Remark In fact, we can use similar Lax-Milgram based methods to show existence and uniqueness for a large subset of elliptical PDEs. We should note that the fact we can “convert” between \(\|u\|\) and \(\|\nabla u\|\) is highly useful for studying Sobolev norms. We refer curious readers to Evans (2010) for an excellent chapter on Sobolev spaces and related inequalities.
Final Words
I have a weak spot for connections between different fields, probably because it’s always surprising, and surprises are intriguing in math!
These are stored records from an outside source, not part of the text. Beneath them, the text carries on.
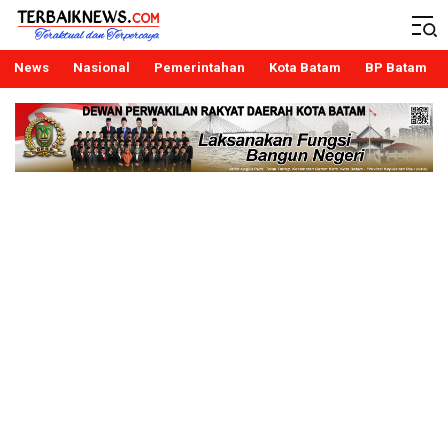
Terbaiknews
Teraktual dan Terpercaya
News
Nasional
Pemerintahan
Kota Batam
BP Batam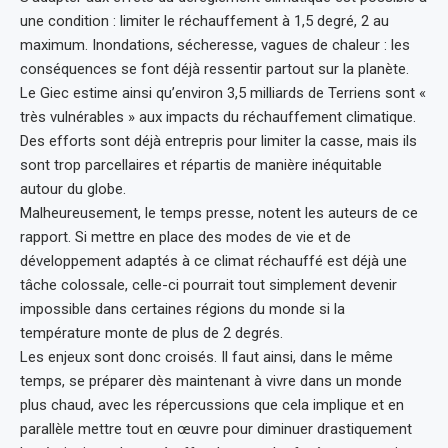
une condition : limiter le réchauffement à 1,5 degré, 2 au
maximum. Inondations, sécheresse, vagues de chaleur : les
conséquences se font déjà ressentir partout sur la planète.
Le Giec estime ainsi qu’environ 3,5 milliards de Terriens sont «
très vulnérables » aux impacts du réchauffement climatique.
Des efforts sont déjà entrepris pour limiter la casse, mais ils
sont trop parcellaires et répartis de manière inéquitable
autour du globe.
Malheureusement, le temps presse, notent les auteurs de ce
rapport. Si mettre en place des modes de vie et de
développement adaptés à ce climat réchauffé est déjà une
tâche colossale, celle-ci pourrait tout simplement devenir
impossible dans certaines régions du monde si la
température monte de plus de 2 degrés.
Les enjeux sont donc croisés. Il faut ainsi, dans le même
temps, se préparer dès maintenant à vivre dans un monde
plus chaud, avec les répercussions que cela implique et en
parallèle mettre tout en œuvre pour diminuer drastiquement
I hope to have to presented a readable introduction to the inequality and its applications in both topics, without drowning readers in technical details. On this note, I should remark that to study Sobolev spaces rigorously, the reader will need to go through all the details carefully!
As this is my first blog post, any constructive feedback or suggestions on future topics will be appreciated!
References
- Boucheron, S., Lugosi, G., & Massart, P. (2013). Concentration inequalities: A nonasymptotic theory of independence. Oxford university press.
- Evans, L. C. (2010). Partial differential equations. Providence, R.I.: American Mathematical Society.